We are on Sitecore also--just celebrated our two year go-live "anniversary" with them. Very capable infrastructure. Unlike Aren, we do zero XSLT and chose to do everything through ascx/aspx/C# code.
 
Mark
Cedarville University

>>> On 3/21/2012 at 2:39 PM, in message <390953B3C62EA94692B8986C99A353FC34701640@SXMB1PG.SYSTEMS.SMU.EDU>, "Cambre, Aren" <acambre@MAIL.SMU.EDU> wrote:

We’re on Sitecore. Things that I like about it:

·         One instance for the whole campus that supports very different looks and feel for different sites.

·         XSLT for presentation system, but can easily add advanced functionality with C#.

·         Since it’s built on .NET ecosystem, you have access to .NET and almost anything that can run on .NET, so integration is not difficult.

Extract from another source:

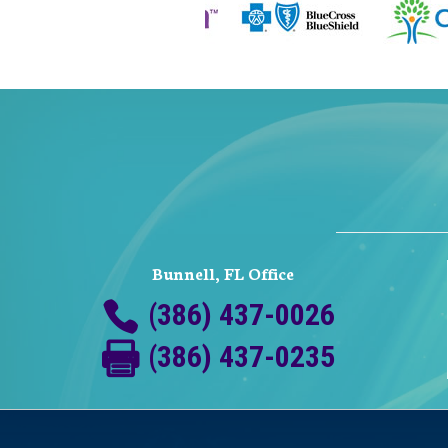
Bunnell, FL Office
(386) 437-0026
(386) 437-0235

·         Any part of the system is extensible. Yes, literally any. You can even override the vendor’s core code. (That’s a double-edged sword!)

·         The vendor allows their code to be decompiled, so you can really figure out the inner workings.

·         Very responsive vendor, in general. We’re on our 4th year with Sitecore, and have never experienced such a responsive vendor.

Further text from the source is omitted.